Deutschland ist ein reiches Land. Seit zehn Jahren wächst die Wirtschaft, wir haben Rekordbeschäftigung und die öffentlichen Haushalte sind stabil und solide finanziert. Unsere Arbeitsvermittlung gehört zu den modernsten der Welt und der Sozialstaat ist gut ausgebaut. Diese Erfolgsgeschichte trägt die Handschrift der SPD.

Es gibt aber auch eine andere Realität: Obwohl wir jedes Jahr etwa eine Billionen Euro für soziale Sicherung ausgeben – etwa ein Drittel des Bruttoinlandsprodukts – spüren viele Menschen den Sozialstaat nicht an ihrer Seite. Stattdessen erfahren viele Menschen das Risiko von Armut und sozialer Ausgrenzung. Obwohl wir 200 Milliarden Euro jährlich für Kinder-, Familien- und Eheleistungen aufwenden, sind zwei Millionen Kinder und Jugendliche auf Grundsicherung angewiesen. Obwohl wir mehr als 350 Milliarden Euro für die Alterssicherung aufwenden, reicht eine volle Stelle auf Mindestlohnniveau derzeit nicht aus, um einen Rentenanspruch oberhalb der Sozialhilfe zu erwerben. Und obwohl wir so viel Geld für die soziale Sicherung ausgeben, empfinden viele Menschen den Sozialstaat nicht als Unterstützung, sondern als Hindernislauf.

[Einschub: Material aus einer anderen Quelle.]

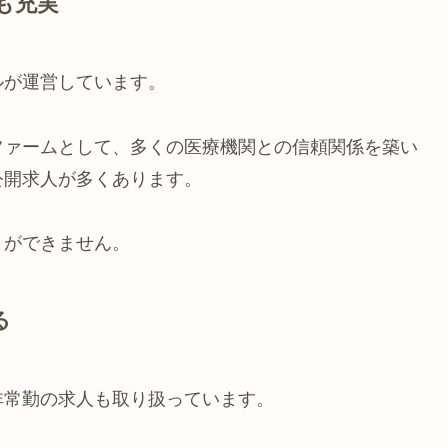
も充実
ルが運営しています。
ファームとして、多くの医療機関との信頼関係を築い
公開求人が多くあります。
とができません。
る
非常勤の求人も取り扱っています。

Viele haben Schwierigkeiten, ihre Leistungsansprüche zu erkennen und geltend zu machen. Soziale Rechte werden oft nicht mehr als Fortschritt wahrgenommen, weil die Inanspruchnahme durch unverständliche Bescheide, unklare Zuständigkeiten und fehlende Ansprechpartner verstellt wird. Die Erfahrung von Hilfebedürftigen im Hartz-IV-System ist geprägt von einer anonymen Bürokratie und der permanenten Drohung mit Sanktionen. Es sind oft gar nicht die Leistungen selbst, die für Verdruss sorgen, sondern die erfahrenen Demütigungen und Stigmatisierungen.

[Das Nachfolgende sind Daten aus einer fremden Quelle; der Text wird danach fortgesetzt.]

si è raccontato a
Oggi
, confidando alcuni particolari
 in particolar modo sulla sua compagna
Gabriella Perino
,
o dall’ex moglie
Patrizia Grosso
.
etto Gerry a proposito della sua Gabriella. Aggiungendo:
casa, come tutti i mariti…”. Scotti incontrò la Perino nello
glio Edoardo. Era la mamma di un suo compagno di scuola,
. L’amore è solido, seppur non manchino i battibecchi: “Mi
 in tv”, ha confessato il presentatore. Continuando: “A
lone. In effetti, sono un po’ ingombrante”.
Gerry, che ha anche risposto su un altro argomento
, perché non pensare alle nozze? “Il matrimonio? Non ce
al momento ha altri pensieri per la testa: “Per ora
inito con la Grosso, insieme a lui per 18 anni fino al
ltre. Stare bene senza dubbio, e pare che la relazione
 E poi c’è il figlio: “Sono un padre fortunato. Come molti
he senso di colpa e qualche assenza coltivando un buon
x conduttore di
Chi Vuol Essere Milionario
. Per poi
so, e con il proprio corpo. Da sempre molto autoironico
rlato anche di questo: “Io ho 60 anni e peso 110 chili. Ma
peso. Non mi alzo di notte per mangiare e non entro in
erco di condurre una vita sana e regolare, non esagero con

Wenn das Vertrauen in den Sozialstaat verloren geht, ist das eine große Gefahr für die Demokratie. Es ist daher einmal mehr an der Zeit, unseren über Jahrzehnte gewachsenen Sozialstaat entlang der aktuellen Erfordernisse sozialer Sicherung neu auszurichten. Wir müssen diese Reform aus der Perspektive derer machen, die den Sozialstaat brauchen, nicht aus der Perspektive derer, die ihn missbrauchen. Dies geht nicht durch viele kleine Reformen, sondern nur im Rahmen einer großen und zusammenhängenden Sozialstaatsreform. Mit Mittelpunkt müssen die Bürgerinnen und Bürger stehen – ihre Rechte und ihre Bedürfnisse. Es ist ein Sozialstaat der Bürgerinnen und Bürger für die Bürgerinnen und Bürger.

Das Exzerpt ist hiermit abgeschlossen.